__ASSIGNMENT__.
Leaving out every picture, retype the lines below from the top through the one that contains "Nos programmes".

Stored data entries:

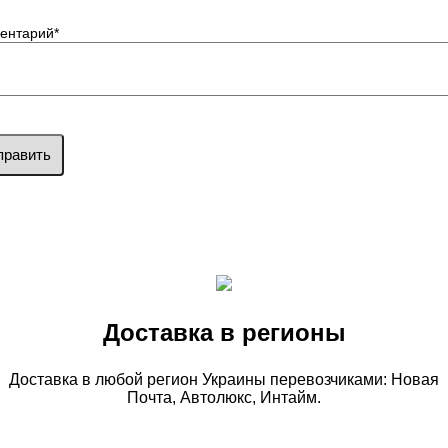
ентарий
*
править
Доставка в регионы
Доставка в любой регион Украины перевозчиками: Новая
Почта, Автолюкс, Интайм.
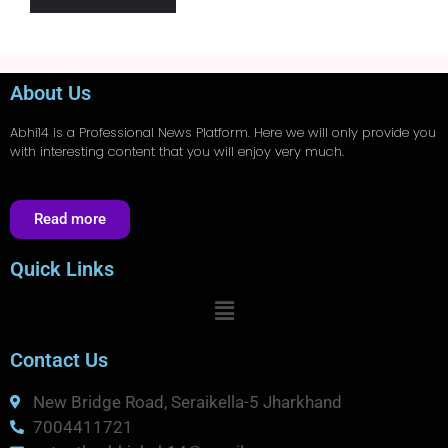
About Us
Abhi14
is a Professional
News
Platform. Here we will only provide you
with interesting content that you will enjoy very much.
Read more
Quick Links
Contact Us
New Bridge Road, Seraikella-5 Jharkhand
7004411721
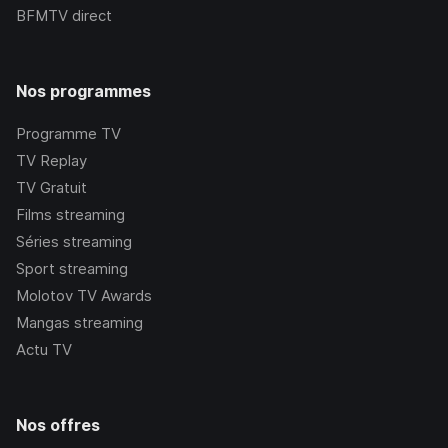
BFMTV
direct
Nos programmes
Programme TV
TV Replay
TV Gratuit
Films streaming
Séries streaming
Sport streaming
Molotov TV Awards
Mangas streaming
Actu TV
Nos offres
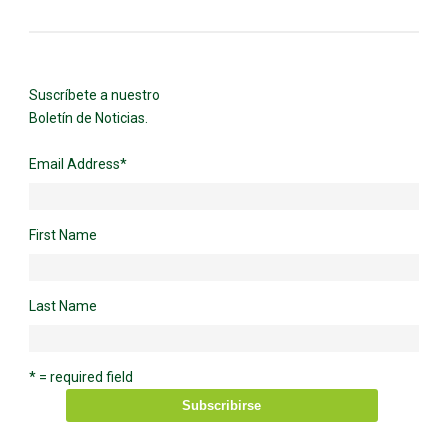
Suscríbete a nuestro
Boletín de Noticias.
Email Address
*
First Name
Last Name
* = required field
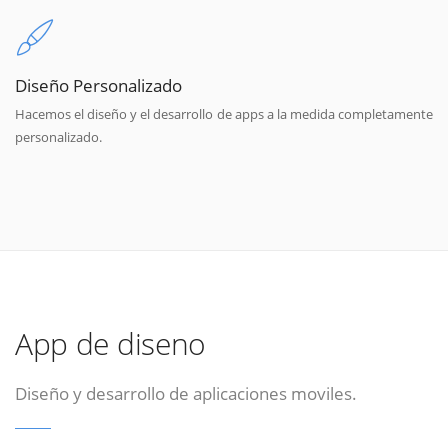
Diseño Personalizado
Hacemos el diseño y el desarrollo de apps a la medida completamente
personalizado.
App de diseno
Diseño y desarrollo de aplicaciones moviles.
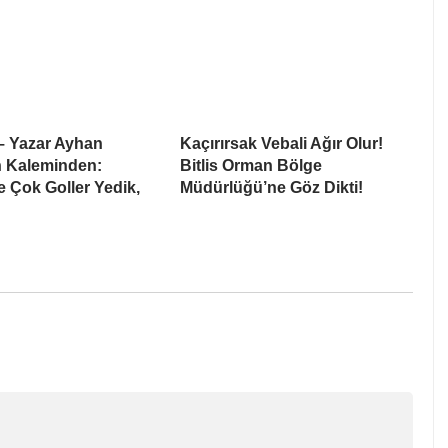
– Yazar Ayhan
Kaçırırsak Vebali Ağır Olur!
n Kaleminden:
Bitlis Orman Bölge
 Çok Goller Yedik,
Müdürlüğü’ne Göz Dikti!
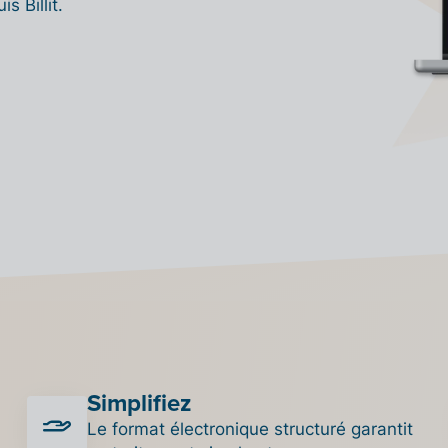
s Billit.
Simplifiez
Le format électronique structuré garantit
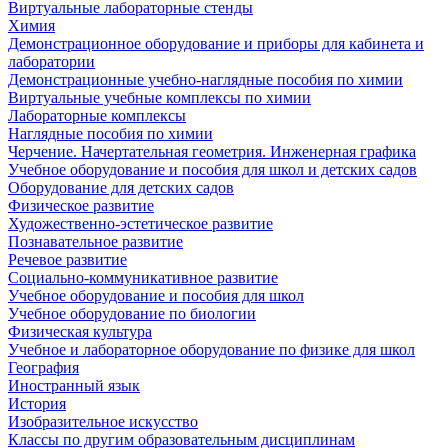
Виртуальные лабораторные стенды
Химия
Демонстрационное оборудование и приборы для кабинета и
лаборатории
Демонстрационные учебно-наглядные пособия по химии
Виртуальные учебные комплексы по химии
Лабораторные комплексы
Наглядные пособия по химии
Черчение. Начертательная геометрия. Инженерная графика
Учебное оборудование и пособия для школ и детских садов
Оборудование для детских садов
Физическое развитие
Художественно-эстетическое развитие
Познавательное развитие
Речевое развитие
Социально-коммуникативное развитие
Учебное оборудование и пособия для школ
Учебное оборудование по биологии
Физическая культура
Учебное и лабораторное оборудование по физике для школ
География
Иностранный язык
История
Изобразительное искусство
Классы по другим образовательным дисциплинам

__TASK RESPONSE__.
ентарий
*
править
Доставка в регионы
Доставка в любой регион Украины перевозчиками: Новая
Почта, Автолюкс, Интайм.
About Us
Abhi14
is a Professional
News
Platform. Here we will only provide you
with interesting content that you will enjoy very much.
Read more
Quick Links
Contact Us
New Bridge Road, Seraikella-5 Jharkhand
7004411721
BFMTV
direct
Nos programmes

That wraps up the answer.